注2:CESは、国連欧州経済委員会(Economic Commission for Europe:ECE)の下部機関の1つ。主に欧州諸国の公的統計機関の長等(Statistician)が参加する総会を毎年1回開催し、欧州の公的統計及び国際比較性の改善並びに欧州における統計活動の調整等について議論を行う。

I.基本原則が作成された背景

 中央ヨーロッパ諸国が中央計画経済から市場志向的な民主主義へと変化し始めた1980年代末、公的統計を司る一連の原則の必要性が明らかになった。そのような国における国家統計制度が、確かな専門的、科学的基準を伴った適切かつ信頼できるデータを作成することができるようになることを確実にすることが重要であった。この目的に向けて、欧州統計家会議は、1992年に「公的統計の基本原則(Fundamental Principles of Official Statistics)」を開発し、採択した。世界の他の国々の統計家も、しばらくしてまもなく、これらの原則は、より広範囲でグローバルな重要性を持つものであることを理解した。国際的な協議プロセスに続いて、国連統計委員会が、1994年4月11日−15日の特別会合で、国連の「公的統計の基本原則」として、改定された前文とともに全く同じ原則を採択したとき、国際統計の歴史におけるマイルストーンが 達成された。

 2011年の第42回国連統計委員会において、同委員会は、「公的統計の基本原則」について議論を行い、原則は過去においてそうであったように現在においても依然として適切なものであり、10の個別原則については改定の必要はないと認めた。しかし、同委員会は、議長の友人グループにより、原則が初めて策定されて以来の新たな展開を考慮に入れるため、「公的統計の基本原則」の前文については見直し、更新するよう勧告した。2013年の第44回会合において、同委員会は、改定された前文を採択した。

II.公的統計の基本原則

 前文

 総会は、


  • 国家及び世界の開発課題に係る公的統計の基本的重要性を強調した総会及び経済社会理事会の近年の決議(注)を想起しつつ、
  • ますますつながりを増している世界において、オープン化や透明性を求める国家や人々の相互知識及び取引のためのみならず、持続可能な開発や平和と安全保障に資する分析や十分な情報に基づいた政策的な意思決定に資する高品質な公的統計情報の重要な役割に留意しつつ、
  • 公的統計制度の高潔性に対する公衆からの必要不可欠な信用及び統計に対する信頼は、自らを理解し、その構成員の権利を尊重することを求める社会の基礎となる基本的な価値と原則の尊重に大いに依存していること、またこの文脈において統計機関の専門的独立性と説明責任が非常に重要であることにも留意しつつ、
  • 統計業務を司る基本的価値と原則を効果的なものとするためには、これらの価値と原則が法的及び制度的枠組によって保証されるとともに、全ての政治レベル及び国家統計システムの全てのステークホルダーによって尊重されなければならないことを強調しつつ、

1994年に国連統計委員会によって採択され、2013年に再確認され、決議2013/21において経済社会理事会によって承認された、下記の公的統計の基本原則を承認する。

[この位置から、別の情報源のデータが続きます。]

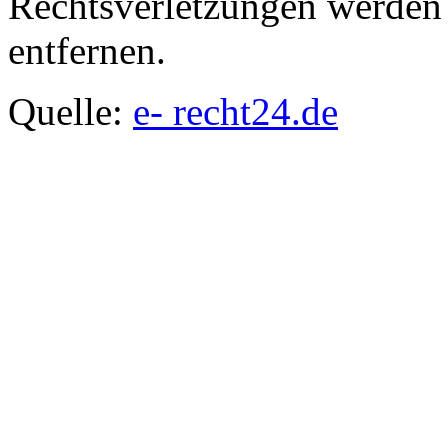
Rechtsverletzungen werden 
entfernen.
Quelle:
e- recht24.de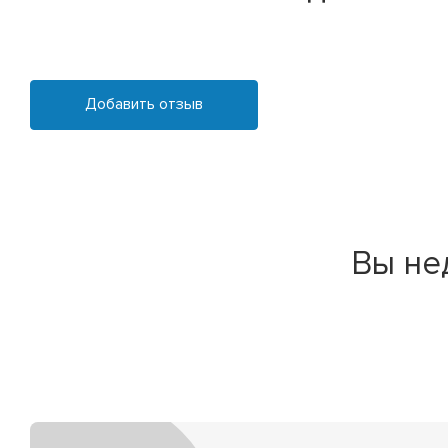
Добавить отзыв
Вы не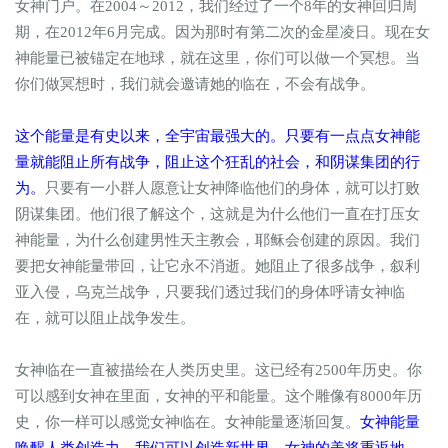
女神门户。在2004～2012，我们经过了一个8年的女神回归周
期，在2012年6月完成。因为那时有第二次的金星凌日。现在女
神能量已被锚定在地球，就在这里，你们可以做一个冥想。当
你们做冥想时，我们就会邀请她的临在，不会有战争。
这个能量是有史以来，全宇宙最强大的。只要有一点点女神能
量就能阻止所有战争，阻止这个狂乱的社会，和阴谋集团的行
为。
只要有一小群人愿意让女神降临他们的身体，就可以打败
阴谋集团。他们很了解这个，这就是为什么他们一直在打压女
神能量，为什么创建男性天主教会，耶稣会创建的原因。我们
要把女神能量带回，让它永不消逝。她阻止了很多战争，叙利
亚入侵，乌克兰战争，只要我们透过我们的身体呼请女神临
在，就可以阻止战争发生。
女神临在一直被描绘在人类历史里。这已经有2500年历史。你
可以感到女神在里面，女神的平和能量。这个雕像有8000年历
史，你一样可以感觉女神临在。女神能量逐渐回复。
女神能量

注:これらの決議には、「世界統計の日」に関する総会決議64/267、世界人口・住宅センサスプログラムに関する経済社会理事会決議2005/13、統計能力の強化に関する同理事会決議2006/6及び公的統計の基本原則に関する同理事会決議2013/21が含まれる。

原則1

 公的統計は、経済・人口・社会・環境の状態についてのデータを政府、経済界及び公衆に提供することによって、民主的な社会の情報システムにおける不可欠な要素を構成している。この目的のため、公的な情報利用に対する国民の権利を尊重するよう、公的統計機関は、実際に役に立つ公的統計を公正にまとめ、利用に供しなければならない。

原則2

 公的統計への信頼を保持するために、統計機関は、科学の原理と専門家としての倫理を含む厳密に専門的な見地から、統計データの収集、処理、蓄積及び公表の方法及び手続を決定する必要がある。

原則3

 データの正しい解釈を促進するため、統計機関は、統計の情報源、方法及び手続に関する情報を科学的基準に従って提示しなければならない。

原則4

 統計機関は、統計の誤った解釈及び誤用に関して意見を述べる権利を有する。

原則5

 統計を作成するためのデータは、統計調査又は行政記録など全ての種類のデータ源から入手し得る。統計機関は、品質、適時性、費用及び報告者負担の観点からデータ源を選定するべきである。

原則6

 統計機関が統計作成のために収集した個別データは、自然人に関するものであれ、法人に 関するものであれ、厳重に秘匿されなければならず、統計目的以外に用いてはならない。

原則7

 統計システムを運用するための法律、規則及び諸手続は、公にされなければならない。

原則8

 国内統計機関間の調整は、統計システムの一貫性及び効率性を達成するために不可欠である。

原則9

 国際的な概念、分類及び方法を各国統計機関が用いることは、全ての公的レベルの統計システムの整合性及び効率性を向上させる。

原則10

 統計における二国間及び多国間協力は、全ての国の公的統計のシステムの改善に寄与する。